Washington Meets Tuscany

Red Mountain aerial__20141112_6

What happens when Washington’s largest winemaker partners with a historic Italian wine making family?  You get a really nice Cabernet Sauvignon called Col Solare (“Shining Hill” in Italian), made in Washington’s Red Mountain appellation.  More on that, as well as a basic Washington Cab, below.

The thing is, people often don’t know what to make of Washington wines.  Washington is the country’s number two wine producing state, behind California, with more than 700 wineries.  That’s pretty impressive since the state’s premium wine industry began only in the late 1960s.   The problem is that Washington doesn’t really have a “brand” -- unlike California, which brings to mind Napa Cabernet, or Oregon, where people think Pinot Noir.

  • Washington grows a wide variety of grapes, but Cabernet Sauvignon, Merlot, Syrah and Riesling are the stars.  Although the second largest producer, it only makes five percent of the country's wine (California produces 90 percent).
  • The state has twelve appellations (“AVAs”), with names like Yakima Valley, Walla Walla Valley, Columbia Valley and Red Mountain.  That doesn’t help ease the confusion.  There's a map of the AVAs below.
  • Most of the state’s vineyards are located east of Cascades, which act as a rain shadow so that the area receives very little rain. In fact, much of the eastern part of the state is a desert that, absent irrigation, wouldn’t grow much besides sagebrush.

The Washington wine industry is dominated by Chateau Ste. Michelle.   It began as “American Wine Growers” in 1962.  Today, its associated brands include Domain Ste. Michelle, Columbia Crest, North Star, Col Solare and Eroica (a partnership with Germany’s Dr. Loosen that produces a nice Riesling).

  • Col Solare. In 1992, Chateau Ste. Michelle partnered with Tuscany’s Marchesi Antinori, which has made mostly Sangiovese-based wine for 26 generations (that's starting in the year 1385 in case you were wondering).  Col Solare produced its first vintage in 1995 from Columbia Valley grapes and planted its own vineyard in 2007.  Today, Col Solare is made with Red Mountain grapes, including those from its own vineyard.

Our wine of the week is the 2015 Col Solare ($70 retail).  It’s 100 percent Cabernet Sauvignon from the Red Mountain AVA (which, oddly, is neither red nor an actual mountain - as shown in the photo above).  It’s aged 21 months in new French Oak.  This is a deep purple, full-bodied wine that shows raspberry, spice and chocolate on the nose.  On the palate, it has notes of spice, cedar, black fruits and cocoa, with firm but pleasant tannins.  The wine is well-balanced, and has a nice, mildly complex finish.

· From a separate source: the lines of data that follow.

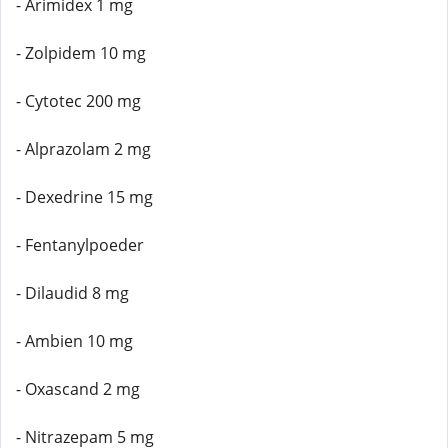
- Arimidex 1 mg
- Zolpidem 10 mg
- Cytotec 200 mg
- Alprazolam 2 mg
- Dexedrine 15 mg
- Fentanylpoeder
- Dilaudid 8 mg
- Ambien 10 mg
- Oxascand 2 mg
- Nitrazepam 5 mg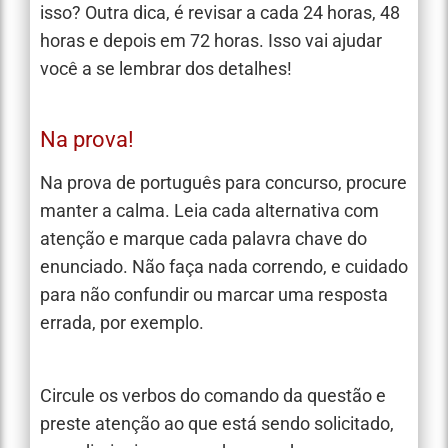
isso? Outra dica, é revisar a cada 24 horas, 48
horas e depois em 72 horas. Isso vai ajudar
você a se lembrar dos detalhes!
Na prova!
Na prova de português para concurso, procure
manter a calma. Leia cada alternativa com
atenção e marque cada palavra chave do
enunciado. Não faça nada correndo, e cuidado
para não confundir ou marcar uma resposta
errada, por exemplo.
Circule os verbos do comando da questão e
preste atenção ao que está sendo solicitado,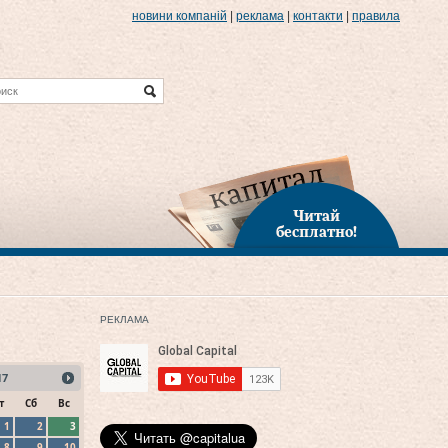
новини компаній
|
реклама
|
контакти
|
правила
Читай
бесплатно!
РЕКЛАМА
17
т
Сб
Вс
1
2
3
8
9
10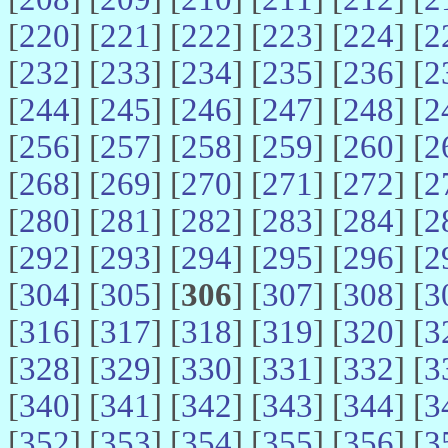
[
220
] [
221
] [
222
] [
223
] [
224
] [
2
[
232
] [
233
] [
234
] [
235
] [
236
] [
2
[
244
] [
245
] [
246
] [
247
] [
248
] [
2
[
256
] [
257
] [
258
] [
259
] [
260
] [
2
[
268
] [
269
] [
270
] [
271
] [
272
] [
2
[
280
] [
281
] [
282
] [
283
] [
284
] [
2
[
292
] [
293
] [
294
] [
295
] [
296
] [
2
[
304
] [
305
] [
306
] [
307
] [
308
] [
3
[
316
] [
317
] [
318
] [
319
] [
320
] [
3
[
328
] [
329
] [
330
] [
331
] [
332
] [
3
[
340
] [
341
] [
342
] [
343
] [
344
] [
3
[
352
] [
353
] [
354
] [
355
] [
356
] [
3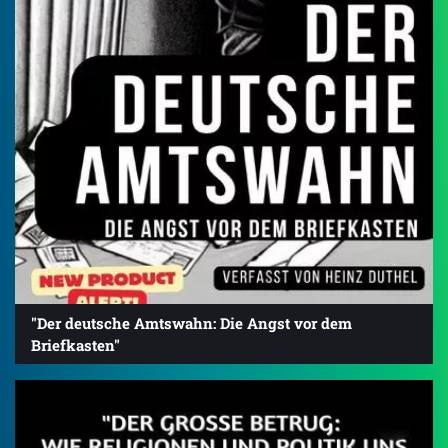
"Der deutsche Amtswahn: Die Angst vor dem
Briefkasten"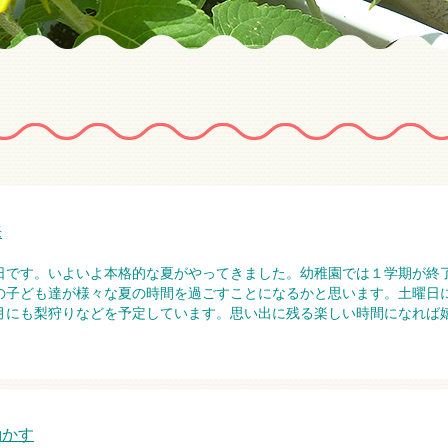
来
日です。いよいよ本格的な夏がやってきました。幼稚園では１学期が終
の子ども達が様々な夏の時間を過ごすことになるかと思います。土曜日
月にも梨狩りなどを予定しています。思い出に残る楽しい時間になれば
動かす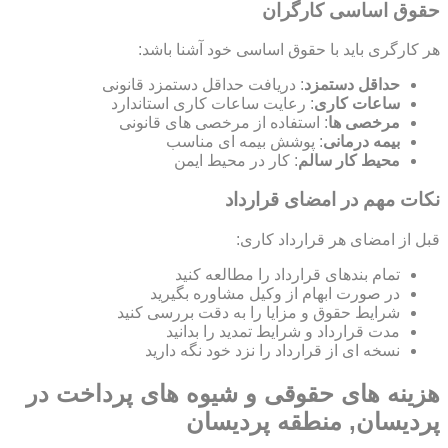
حقوق اساسی کارگران
هر کارگری باید با حقوق اساسی خود آشنا باشد:
حداقل دستمزد
: دریافت حداقل دستمزد قانونی
ساعات کاری
: رعایت ساعات کاری استاندارد
مرخصی ها
: استفاده از مرخصی های قانونی
بیمه درمانی
: پوشش بیمه ای مناسب
محیط کار سالم
: کار در محیط ایمن
نکات مهم در امضای قرارداد
قبل از امضای هر قرارداد کاری:
تمام بندهای قرارداد را مطالعه کنید
در صورت ابهام از وکیل مشاوره بگیرید
شرایط حقوق و مزایا را به دقت بررسی کنید
مدت قرارداد و شرایط تمدید را بدانید
نسخه ای از قرارداد را نزد خود نگه دارید
هزینه های حقوقی و شیوه های پرداخت در
پردیسان, منطقه پردیسان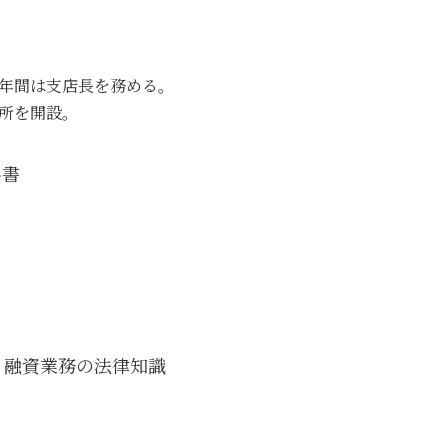
3年間は支店長を務める。
務所を開設。
科書
 融資業務の法律知識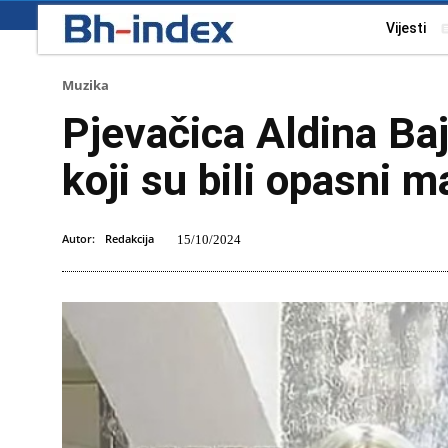
Vijesti
Muzika
Pjevačica Aldina Ba
koji su bili opasni m
Autor:
Redakcija
15/10/2024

  • We liked this wine a lot. It’s a great example of what Washington State can do with a Cabernet.
  • There are also some good value wines to be found in Washington. We’ve enjoyed the Chateau Ste. Michelle Cabernet Sauvignon ($10) and their Indian Wells Cabernet ($12).  They’re widely available, and can be a good option when you’re traveling and looking in a small shop for something dependable.